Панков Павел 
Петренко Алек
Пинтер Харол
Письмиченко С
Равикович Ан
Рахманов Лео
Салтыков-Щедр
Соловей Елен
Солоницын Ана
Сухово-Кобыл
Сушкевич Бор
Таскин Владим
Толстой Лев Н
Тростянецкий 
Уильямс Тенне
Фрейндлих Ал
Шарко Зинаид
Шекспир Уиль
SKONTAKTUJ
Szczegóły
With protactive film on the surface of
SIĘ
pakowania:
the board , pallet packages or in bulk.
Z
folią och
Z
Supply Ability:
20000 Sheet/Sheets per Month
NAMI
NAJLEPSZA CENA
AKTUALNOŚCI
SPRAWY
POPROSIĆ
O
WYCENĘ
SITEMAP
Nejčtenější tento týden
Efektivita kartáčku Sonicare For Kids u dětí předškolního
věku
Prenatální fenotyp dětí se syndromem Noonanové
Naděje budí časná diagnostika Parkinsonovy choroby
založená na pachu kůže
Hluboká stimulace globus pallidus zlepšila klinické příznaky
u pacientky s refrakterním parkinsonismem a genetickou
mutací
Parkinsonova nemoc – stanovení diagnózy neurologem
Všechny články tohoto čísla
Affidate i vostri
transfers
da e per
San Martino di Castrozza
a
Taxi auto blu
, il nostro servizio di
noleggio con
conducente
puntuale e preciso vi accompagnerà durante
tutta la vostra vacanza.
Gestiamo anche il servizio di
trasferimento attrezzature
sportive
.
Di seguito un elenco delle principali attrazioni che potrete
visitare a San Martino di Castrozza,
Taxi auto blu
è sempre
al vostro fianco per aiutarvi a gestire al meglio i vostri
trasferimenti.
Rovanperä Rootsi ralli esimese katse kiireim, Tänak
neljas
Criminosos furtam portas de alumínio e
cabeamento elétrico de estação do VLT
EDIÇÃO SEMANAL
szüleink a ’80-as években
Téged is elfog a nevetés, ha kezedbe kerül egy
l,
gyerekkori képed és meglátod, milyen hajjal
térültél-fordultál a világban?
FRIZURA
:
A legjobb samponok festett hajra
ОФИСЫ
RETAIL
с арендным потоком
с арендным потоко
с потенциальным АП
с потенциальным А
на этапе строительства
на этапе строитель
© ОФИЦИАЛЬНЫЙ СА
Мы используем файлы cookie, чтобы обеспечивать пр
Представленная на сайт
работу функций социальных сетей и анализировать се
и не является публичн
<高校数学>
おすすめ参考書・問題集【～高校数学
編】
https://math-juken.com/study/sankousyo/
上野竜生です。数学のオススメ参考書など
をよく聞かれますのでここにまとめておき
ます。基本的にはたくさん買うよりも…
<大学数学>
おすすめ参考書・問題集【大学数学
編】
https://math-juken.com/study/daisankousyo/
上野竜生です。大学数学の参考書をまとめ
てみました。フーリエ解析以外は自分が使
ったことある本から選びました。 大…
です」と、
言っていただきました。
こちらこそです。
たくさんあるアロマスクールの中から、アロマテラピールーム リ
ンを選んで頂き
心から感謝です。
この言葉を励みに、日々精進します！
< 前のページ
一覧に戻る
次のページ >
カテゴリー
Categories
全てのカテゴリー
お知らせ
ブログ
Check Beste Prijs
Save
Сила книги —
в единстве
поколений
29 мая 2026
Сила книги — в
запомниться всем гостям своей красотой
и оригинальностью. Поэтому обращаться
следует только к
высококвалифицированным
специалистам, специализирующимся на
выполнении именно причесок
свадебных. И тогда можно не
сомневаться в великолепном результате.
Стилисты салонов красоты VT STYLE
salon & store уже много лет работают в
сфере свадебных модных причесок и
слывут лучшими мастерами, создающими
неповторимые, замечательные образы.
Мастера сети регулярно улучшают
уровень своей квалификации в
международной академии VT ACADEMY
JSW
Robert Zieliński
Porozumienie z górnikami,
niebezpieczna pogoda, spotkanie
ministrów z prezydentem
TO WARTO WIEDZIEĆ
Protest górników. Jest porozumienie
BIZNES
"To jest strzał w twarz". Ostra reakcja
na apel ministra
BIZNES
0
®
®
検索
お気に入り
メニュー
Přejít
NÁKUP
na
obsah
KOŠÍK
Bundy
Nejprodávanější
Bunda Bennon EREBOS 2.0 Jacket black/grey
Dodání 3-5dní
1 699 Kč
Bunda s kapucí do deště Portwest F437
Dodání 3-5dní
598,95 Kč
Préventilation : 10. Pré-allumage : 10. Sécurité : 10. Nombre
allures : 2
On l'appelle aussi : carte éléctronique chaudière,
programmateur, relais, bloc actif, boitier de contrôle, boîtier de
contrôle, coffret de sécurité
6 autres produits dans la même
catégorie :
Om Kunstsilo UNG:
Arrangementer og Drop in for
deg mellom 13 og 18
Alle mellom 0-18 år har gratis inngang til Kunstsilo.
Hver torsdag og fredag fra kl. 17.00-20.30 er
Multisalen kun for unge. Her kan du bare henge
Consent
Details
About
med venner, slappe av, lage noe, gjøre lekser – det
○ ○ ○ ○
Task statement ▸
Copy out, in full, each line above that has the word "Kunstsilo" in it.

Exercise result ▸
Om Kunstsilo UNG:
Alle mellom 0-18 år har gratis inngang til Kunstsilo.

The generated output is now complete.